* [Required action]: Please copy out each line of the entries in which "contributo" appears.

* [Exercise data]:

--- START ---

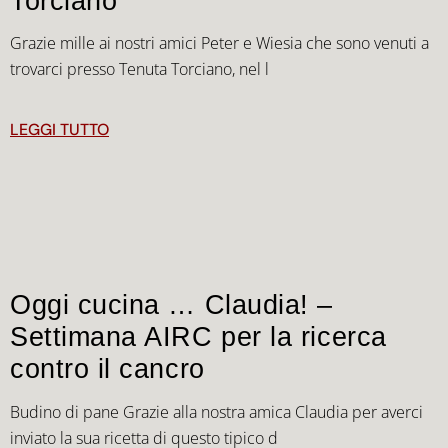
Torciano
Grazie mille ai nostri amici Peter e Wiesia che sono venuti a
trovarci presso Tenuta Torciano, nel l
LEGGI TUTTO
Oggi cucina … Claudia! –
Settimana AIRC per la ricerca
contro il cancro
Budino di pane Grazie alla nostra amica Claudia per averci
inviato la sua ricetta di questo tipico d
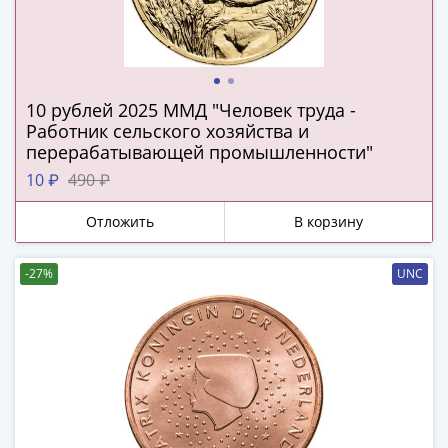
Римская
империя
Другие
Приднестровье
10 рублей 2025 ММД "Человек труда -
Украина
Работник сельского хозяйства и
Монеты
перерабатывающей промышленности"
мира
10 ₽
490 ₽
Австралия
и
Отложить
В корзину
Океания
Азия
-27%
UNC
Америка
Африка
Европа
Другие
страны
Смешанные
лоты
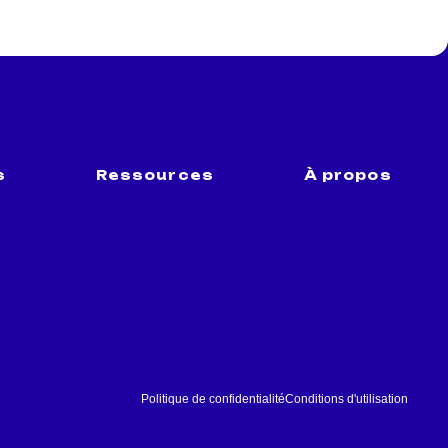
s
Ressources
À propos
Politique de confidentialité
Conditions d'utilisation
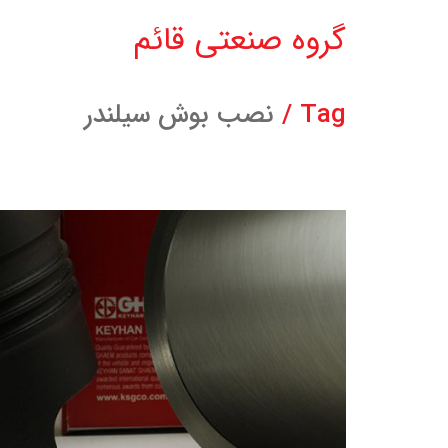
گروه صنعتی قائم
Tag /
نصب بوش سیلندر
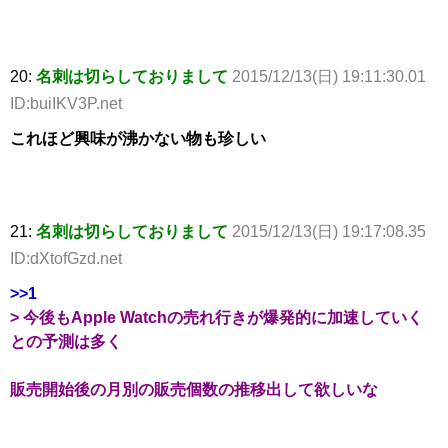
20:
名刺は切らしておりまして
2015/12/13(日) 19:11:30.01
ID:buiIKV3P.net
これほど興味が沸かない物も珍しい
21:
名刺は切らしておりまして
2015/12/13(日) 19:17:08.35
ID:dXtofGzd.net
>>1
> 今後もApple Watchの売れ行きが爆発的に加速していく
との予測は多く
販売開始後の月別の販売個数の推移出して欲しいな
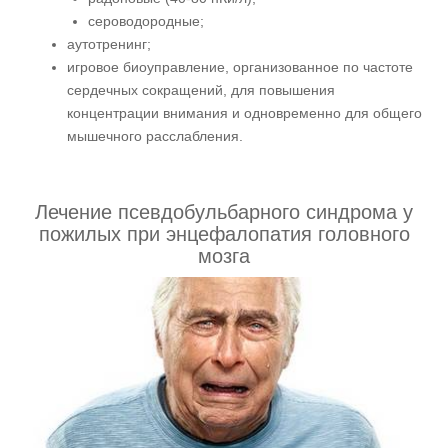
сероводородные;
аутотренинг;
игровое биоуправление, организованное по частоте
сердечных сокращений, для повышения
концентрации внимания и одновременно для общего
мышечного расслабления.
Лечение псевдобульбарного синдрома у
пожилых при энцефалопатия головного
мозга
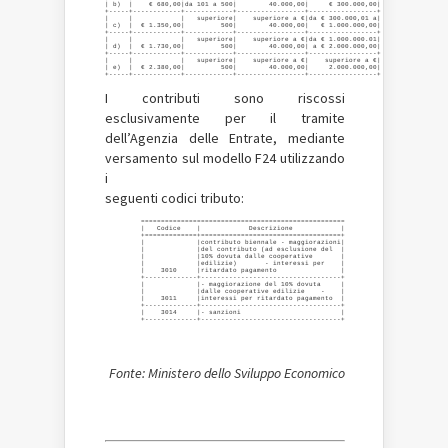
| b)  |    € 680,00|da 101 a 500|        40.000,00|     € 300.000,00|

+-----+------------+------------+-----------------+-----------------+

|     |            |   superiore|    superiore a €|da € 300.000,01 a|

| c)  |  € 1.350,00|         500|        40.000,00|   € 1.000.000,00|

+-----+------------+------------+-----------------+-----------------+

|     |            |   superiore|    superiore a €|da € 1.000.000.01|

| d)  |  € 1.730,00|         500|        40.000,00| a € 2.000.000,00|

+-----+------------+------------+-----------------+-----------------+

|     |            |   superiore|    superiore a €|    superiore a €|

| e)  |  € 2.380,00|         500|        40.000,00|     2.000.000,00|

+-----+------------+------------+-----------------+-----------------+
I contributi sono riscossi
esclusivamente per il tramite
dell’Agenzia delle Entrate, mediante
versamento sul modello F24 utilizzando
i
seguenti codici tributo:
         ===================================================

         |   Codice    |            Descrizione            |

         +=============+===================================+

         |             |contributo biennale - maggiorazioni|

         |             |del contributo (ad esclusione del  |

         |             |10% dovuta dalle cooperative       |

         |             |edilizie)       - interessi per    |

         |    3010     |ritardato pagamento                |

         +-------------+-----------------------------------+

         |             |- maggiorazione del 10% dovuta     |

         |             |dalle cooperative edilizie    -    |

         |    3011     |interessi per ritardato pagamento  |

         +-------------+-----------------------------------+

         |    3014     |- sanzioni                         |

Fonte: Ministero dello Sviluppo Economico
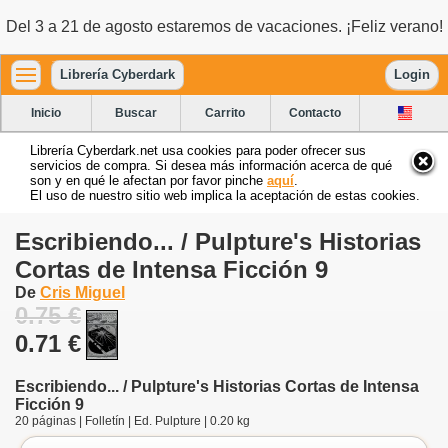
Del 3 a 21 de agosto estaremos de vacaciones. ¡Feliz verano!
Librería Cyberdark
Login
Inicio
Buscar
Carrito
Contacto
Librería Cyberdark.net usa cookies para poder ofrecer sus
servicios de compra. Si desea más información acerca de qué
son y en qué le afectan por favor pinche
aquí
.
El uso de nuestro sitio web implica la aceptación de estas cookies.
Escribiendo... / Pulpture's Historias
Cortas de Intensa Ficción 9
De
Cris Miguel
0.75 €
0.71 €
Escribiendo... / Pulpture's Historias Cortas de Intensa
Ficción 9
20 páginas | Folletín | Ed. Pulpture | 0.20 kg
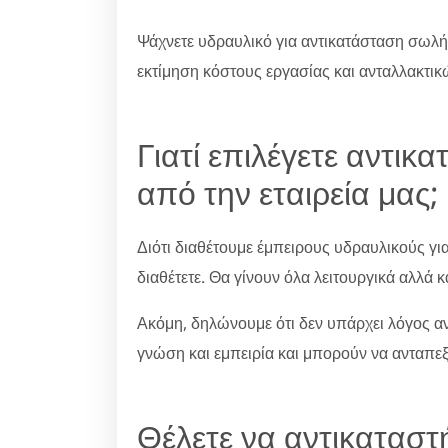
Ψάχνετε υδραυλικό για αντικατάσταση σωλή
εκτίμηση κόστους εργασίας και ανταλλακτικ
Γιατί επιλέγετε αντι
από την εταιρεία μας;
Διότι διαθέτουμε έμπειρους υδραυλικούς γ
διαθέτετε. Θα γίνουν όλα λειτουργικά αλλά κ
Ακόμη, δηλώνουμε ότι δεν υπάρχει λόγος ανη
γνώση και εμπειρία και μπορούν να ανταπε
Θέλετε να αντικατασ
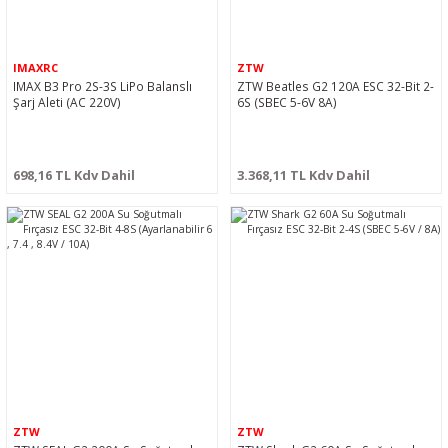
IMAXRC
ZTW
IMAX B3 Pro 2S-3S LiPo Balanslı
ZTW Beatles G2 120A ESC 32-Bit 2-
Şarj Aleti (AC 220V)
6S (SBEC 5-6V 8A)
698,16 TL Kdv Dahil
3.368,11 TL Kdv Dahil
ZTW
ZTW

--- END ---

* [Result of this exercise]:
         |             |contributo biennale - maggiorazioni|
         |             |del contributo (ad esclusione del  |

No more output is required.